Total Pageviews

Tuesday, October 1, 2013

ÁGUA DE POTE - Hamilton Alves


- Você nuca tomou água de pote?
Então nada sabe sobre uma das boas coisas da vida, não só em relação à água, mas sobre o som que faz o caneco quando entra e sai de dentro do pote (de barro, como convém, obviamente).
Lembro-me de quando Luiz Gonzaga, autor de uma das músicas mais belas do cancioneiro popular brasileiro, “Asa Branca”, foi a Pernambuco visitar seu velho pai Januário, que lhe tinha ensinado tudo de música.
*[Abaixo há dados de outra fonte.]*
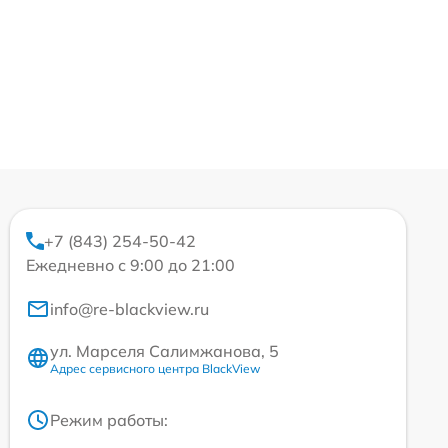
+7 (843) 254-50-42
Ежедневно с 9:00 до 21:00
info@re-blackview.ru
ул. Марселя Салимжанова, 5
Адрес сервисного центра BlackView
Режим работы:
Conta Luiz que, quando se aproximou da casa do velho, ouviu retinir o caneco dentro do pote, que foi um som que o acompanhou pela vida toda na convivência com Januário.
De longe, Luiz lhe disse (contado por ele):
- Louvado seja Nosso Senhor Jesus Cristo.
Januário lhe respondeu:
- Para sempre seja louvado.
Fui criado numa casa em que não havia água de torneira. Muito menos de chuveiro. Banho era tomado de bacia, que as havia de todos os tamanhos e feitios, à escolha do interessado, com água de chaleira, que vinha quentinha de cima da chapa do fogão à lenha, onde eram feitas outras coisas, a comida, o café, e tudo o mais.
O fogo (de paus de lenha) era aceso já de manhã cedo. A lenha verde (da qual minha avó reclamava muito) queimava com certa dificuldade. Era preciso que estivesse bem seca, caso contrário levava um bom tempo até arder em chama.
Era bom ver o crepitar em brasa da lenha dentro do fogão, com uma ampla chapa de ferro por cima, com três ou quatro aberturas, umas menores, outras maiores, que eram aumentadas ou reduzidas de tamanho, com peças acessórias circulares.
Ficava na contemplação desse foguinho, que me fazia perder horas a fio. O fogo sempre exerceu sobre as pessoas esse fascínio. Olhando-o, dentro do fogão, formava crateras escuras e amarelas, por onde penetrava o olhar embevecido do menino que ainda mal tinha aprendido a beleza das coisas. Ou seus mistérios.
À frente do fogão, despontava a figura de minha avó, que sabia bem acender o fogo, soprá-lo até às vezes à exaustão. Quantas vezes ouvia-a praguejar, quando não queria pegar. Levava tempo até consegui-lo, quando então, em geral, se desmanchava num longo sorriso de vencer a resistência da lenha, que era comprada a metro, trazida às vendolas por um carroceiro, que numa serraria a cortava em pequenos pedaços, destinados a fins domésticos.
Era um mundo ainda não alcançado pela sociedade da máquina, em que tudo era mais simples e por isso mesmo mais cheio de encantos.
E o calorzinho que vinha ou se irradiava do fogão com os paus de lenha!
Para essa delícia não há palavras para bem definir.